Scratch - Dibble - Slash -Weed Maize

Scratch – Dibble – Slash -Weed Maize

This is about where we’re at to plant on time, get good germination and save labour!

Clear residue out of planting rows to facilitate easy planting with the dibble stick. Use rope or follow last years rows to get straight lines.
Make sure you’ve ‘scratched’ clear the rows before the 15th of November!
Make sure the manure is as close to the field as possible before the rains start. Remember – always cover the manure to save nutrients!
Follow the scratch lines and punch holes with the dibble stick.
Make holes 35-40cm apart in the row.
Plant maize and pigeon pea in the same hole. 2 seeds maize 3-4 seeds pigeon pea.
Cover with loose soil to make sure the soil falls down to the base of the hole.
For maize, residues are cleared before the first planting date (NOV 15th for us). This year we were also chipping weeds in the rows due to the early rains. A line can be used if you can’t follow the rows from last year. All our dry land crops are planted on 90cm row spacing.
Here, pigeon pea is planted together with the maize. 3/4 seeds of pigeon pea to 2 seeds of maize. Hole are made 35-40cm apart in the row.
Seeds are either covered with well decomposed manure or, as shown in this picture, with loose soil. If you use soil to cover the seeds, the soil must fill the hole and no air pocket should be left in the hole.
Here, perennial green manures (Stylosanthes Guainensis in this case) grow between the rows and will later be slashed back to release nitrogen. One person makes holes, one throws seed and the other covers with manure.
Here silverleaf desmodium grows between maize rows.
Slashed green manures allow the crop to grow on and cuttings decompose and release nitrogen into the soil.
Ooops! Here maize is planted between established pigeon pea plants. After planting, pigeon pea is cut back to form a mulch which decomposes to add nutrients to the soil. The pigeon pea grows back with the maize.
Maize germinating with climbing beans.
With silverleaf desmodium as a permanent ground cover, weeds are cut back 2 or three time during the growing season and left to grow in the canopy of the maize. The deep rooting silverleaf provides livestock with high quality forage throughout the dry season.
Maize grows faster than the pigeon pea so there is no competition on the maize crop. Pigeon pea grows together with the maize in the same planting station – this allows for efficient weeding.

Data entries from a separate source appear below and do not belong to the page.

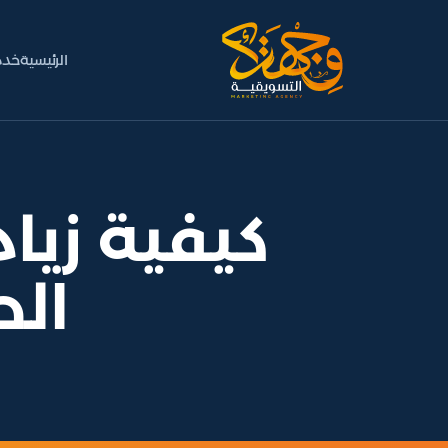
الرئيسية
خدم
كيفية زيا
الط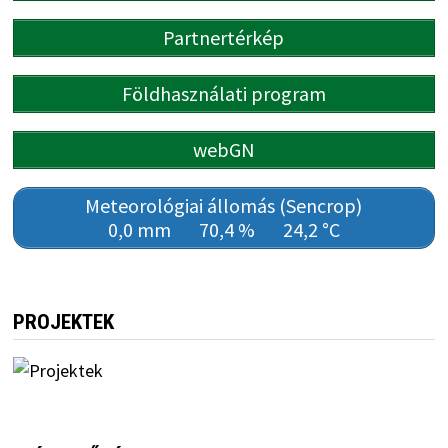
Partnertérkép
Földhasználati program
webGN
Meteorológiai állomás (Sencrop)
0,0 mm
70,4 %
24,2 °C
PROJEKTEK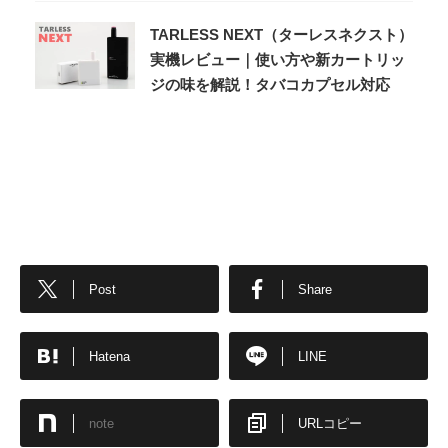
TARLESS NEXT（ターレスネクスト）
実機レビュー｜使い方や新カートリッ
ジの味を解説！タバコカプセル対応
Post
Share
Hatena
LINE
note
URLコピー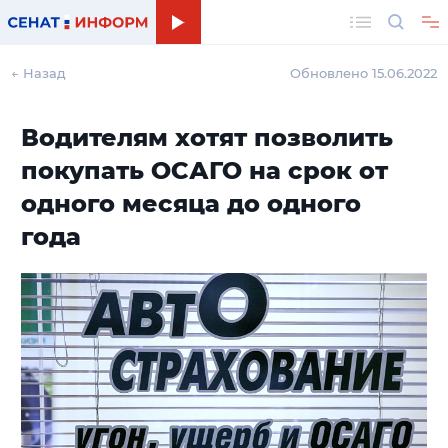
Поиск
← Назад
Обновлено 15.06.2022
Водителям хотят позволить
покупать ОСАГО на срок от
одного месяца до одного
года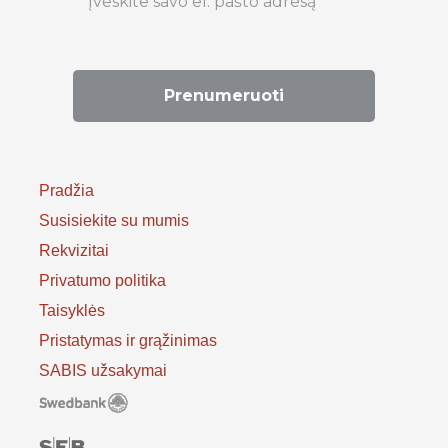
Pradžia
Susisiekite su mumis
Rekvizitai
Privatumo politika
Taisyklės
Pristatymas ir grąžinimas
SABIS užsakymai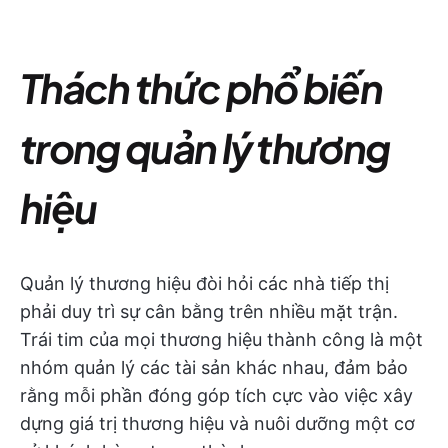
Thách thức phổ biến
trong quản lý thương
hiệu
Quản lý thương hiệu đòi hỏi các nhà tiếp thị
phải duy trì sự cân bằng trên nhiều mặt trận.
Trái tim của mọi thương hiệu thành công là một
nhóm quản lý các tài sản khác nhau, đảm bảo
rằng mỗi phần đóng góp tích cực vào việc xây
dựng giá trị thương hiệu và nuôi dưỡng một cơ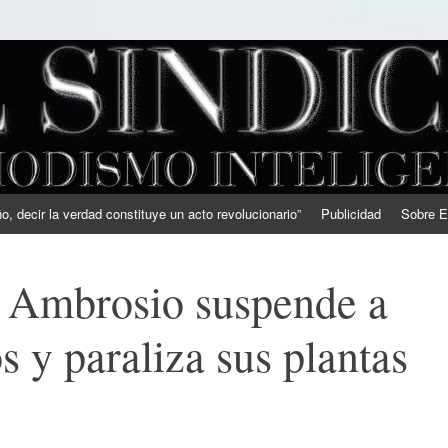
, decir la verdad constituye un acto revolucionario”
Publicidad
Sobre E
 Ambrosio suspende a
 y paraliza sus plantas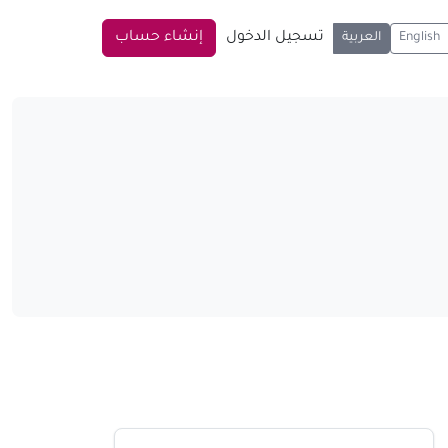
تسجيل الدخول
إنشاء حساب
English
العربية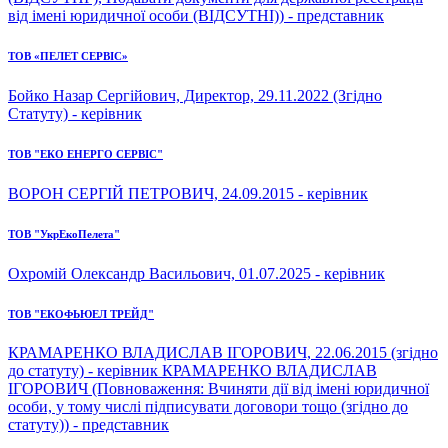
від імені юридичної особи (ВІДСУТНІ)) - представник
ТОВ «ПЕЛЕТ СЕРВІС»
Бойко Назар Сергійович, Директор, 29.11.2022 (Згідно
Статуту) - керівник
ТОВ "ЕКО ЕНЕРГО СЕРВІС"
ВОРОН СЕРГІЙ ПЕТРОВИЧ, 24.09.2015 - керівник
ТОВ "УкрЕкоПелета"
Охромій Олександр Васильович, 01.07.2025 - керівник
ТОВ "ЕКОФЬЮЕЛ ТРЕЙД"
КРАМАРЕНКО ВЛАДИСЛАВ ІГОРОВИЧ, 22.06.2015 (згідно
до статуту) - керівник КРАМАРЕНКО ВЛАДИСЛАВ
ІГОРОВИЧ (Повноваження: Вчиняти дії від імені юридичної
особи, у тому числі підписувати договори тощо (згідно до
статуту)) - представник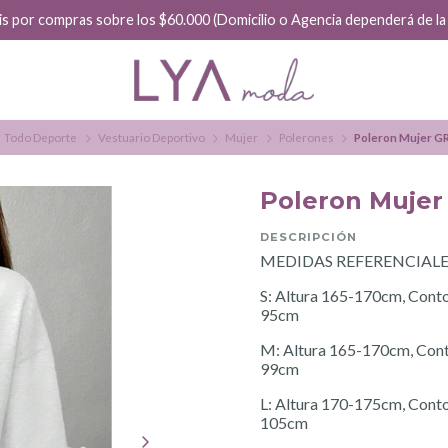
is por compras sobre los $60.000 (Domicilio o Agencia dependerá de la f
Todo Deporte
Vestuario Deportivo
Mujer
Polerones
Poleron Mujer 
Poleron Muje
DESCRIPCIÓN
MEDIDAS REFERENCIALE
S: Altura 165-170cm, Cont
95cm
M: Altura 165-170cm, Cont
99cm
L: Altura 170-175cm, Cont
105cm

Where pigeon pea is planted between the rows, weeding becomes slow and often many pigeon pea plants are killed during weeding.
2-3 weeks after slashing the weeds back, manure is applied as a top dressing just before the final weeding.
Top dressing with manure.
Maize is almost mature and the pigeon pea grows on in the canopy.
Here velvet bean grows up the maize plants.